King Jong-Un, the young son of Kim-Jong-Il who has been crowned as Supreme Leader, may perhaps be the turning point in North Korea’s view of the world and its capacity to positively engage with other nations. North Korea has the fourth largest army in the world, possibly has already attained nuclear capability, possibly has more than one uranium enrichment underground station, has developed and launch-tested ballistic missiles and is not necessarily a nation to be pushed aside in a conflict, if ever, with South Korea.
The latest move from North Korea to stop its uranium enrichment and halt its development of missiles in return for 240,000 tons of food and perhaps some cash from the United States presents a mind-boggling concoction of North Korean diplomacy. It is mysterious. The six nations talking to the North Koreans during the last several years since Pyongyang walked out of the Nuclear Non Proliferation Treaty in 2003 have been frustrated. They have also been deceived. The latest overture from North Korea will obviously be treated with much caution in Washington and the capital of its allies.


It would however be a triumph of diplomacy for the US and its allies if they do manage not to let go of the clear opening which is now available for more direct and more dynamic negotiations with North Korea and begin to embed a well thought out strategy of dealing with North Korean leadership.

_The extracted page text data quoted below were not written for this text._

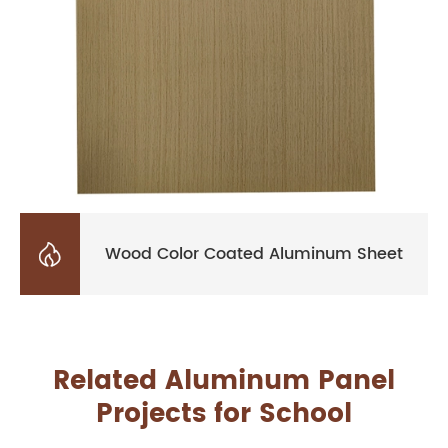

Wood Color Coated Aluminum Sheet
Related Aluminum Panel
Projects for School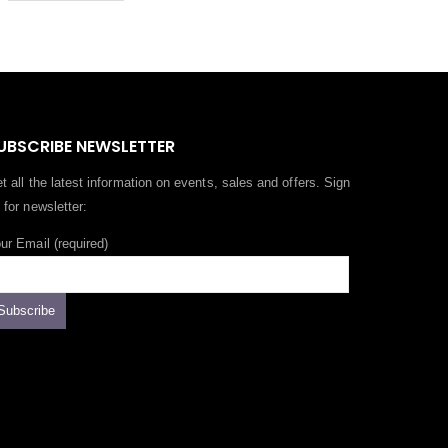
UBSCRIBE NEWSLETTER
t all the latest information on events, sales and offers. Sign
 for newsletter:
ur Email (required)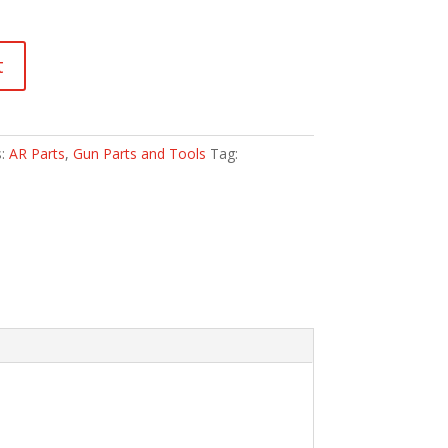
t
s:
AR Parts
,
Gun Parts and Tools
Tag: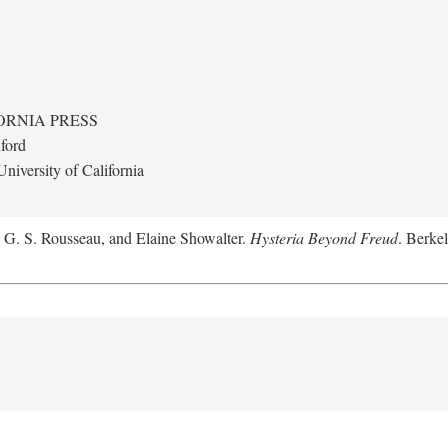
ORNIA PRESS
ford
niversity of California
, G. S. Rousseau, and Elaine Showalter.
Hysteria Beyond Freud
. Berkel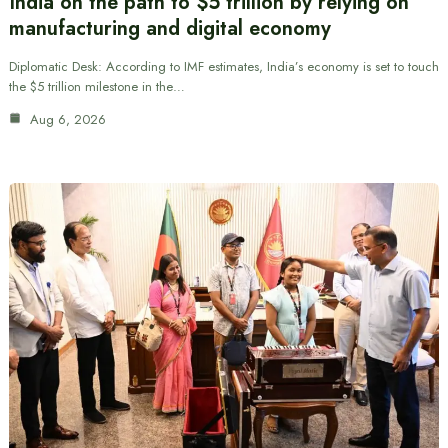
India on the path to $5 trillion by relying on
manufacturing and digital economy
Diplomatic Desk: According to IMF estimates, India’s economy is set to touch
the $5 trillion milestone in the…
Aug 6, 2026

The Korean peninsula has not had the comfort of safety for a long time. This has not had a positive impact on the people and the economies of neighbouring countries, mainly that of South Korea.


I would think the ultimate aim of North and South Korea should be a platform for not re-unification of the two nations as this may not be achieved as the first step, but the establishment of conditions which will allow demilitarisation of both countries, removal of any nuclear capability, increased trade and increased international engagement in North Korea’s development. North Korea has been a mysterious nation of people whose identities, desires, thoughts and behaviour have been moulded by a rigid and unforgiving state apparatus which interferes in every aspect of human life in the country. Helping North Korea to move away from the “state of war” to greater engagement with the international community is the first and the most significant step in bringing real hope to a people in total darkness.